A regra do quarto bloco foi semelhante. Novamente, ambos não respeitaram a regra. O tema escolhido por Bolsonaro - criação de empregos - não foi amplamente debatido. Em vez disso, Lula e Bolsonaro ficaram debatendo (discutindo?) sobre qual político é capaz de atrair para seu espectro político mais prefeitos durante o segundo turno.
O que isso interessa ao País? Difícil saber.
O debate (discussão?) no quarto bloco terminou de forma constrangedora com Bolsonaro erguendo as duas mãos para o céu e gritando um de seus lemas de campanha.
Lula então escolheu falar sobre emergência climática.
E o que se seguiu foi um embate exaustivo sobre quem desmatou mais e quem desmatou menos a Amazônia. Propostas? De verdade sobre o tema, muito pouco. Talvez se os candidatos tivessem assistido a um evento realizado pelo Estadão na última semana, que tratou sobre Amazônia, teriam escutado o que disse a líder indígena do povo Witoto, Vanda Witoto, sobre o assunto: "O mundo ainda nos olha por satélites e não consegue enxergar nossas vidas". Pelo jeito, os presidenciáveis também não enxergam.
Saúde x armas: petista se sai melhor que Bolsonaro
"Explica?", perguntava Lula. "Já expliquei!", respondia Bolsonaro. Eles repetiram: "Explica?", "Já expliquei!" Lula perguntava a Bolsonaro sobre a compra do remédio Viagra pelo Exército. Característica primordial do debate desta noite, o atual e o ex-presidente seguiram a troca de acusações desenfreadas. No caso do terceiro bloco, Lula se saiu melhor.
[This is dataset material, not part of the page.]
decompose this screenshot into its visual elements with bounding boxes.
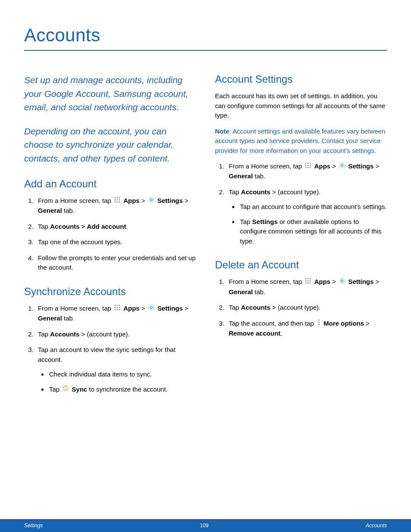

O petista fez perguntas difíceis sobre a desastrada ação de Bolsonaro durante a pandemia. Aproveitou o tema escolhido por ele próprio, para garantir mais investimento para o Sistema Único de Saúde (SUS). Bolsonaro tentou depois de quatro minutos mudar de assunto, mas só conseguiu quando o debate já chegava a sete minutos. Ao citar um documento creditado ao PT, o atual presidente acusou Lula de tratar com traficantes durante visita ao Complexo do Alemão, no Rio de Janeiro. E disse que Lula iria realizar uma ampla campanha de desarmamento.
Lula ignorou a acusação vazia sobre ligação com criminosos e se saiu bem ao confirmar que pretende, mesmo, revogar medidas de facilitação ao porte de arma e disse que pretende comprar livros para a população. E lembrou, como havia feito antes, o episódio do último fim de semana, em que Roberto Jefferson atirou em policiais federais.
Na briga de narrativas, saúde versus armamento, o petista se saiu melhor.
No fim, como de costume, restaram uma profusão de pedidos de resposta tanto de Lula quanto de Bolsonaro. Foram quase 30, mostrando, mais uma vez que o debate foi o retrato ao vivo da polarização.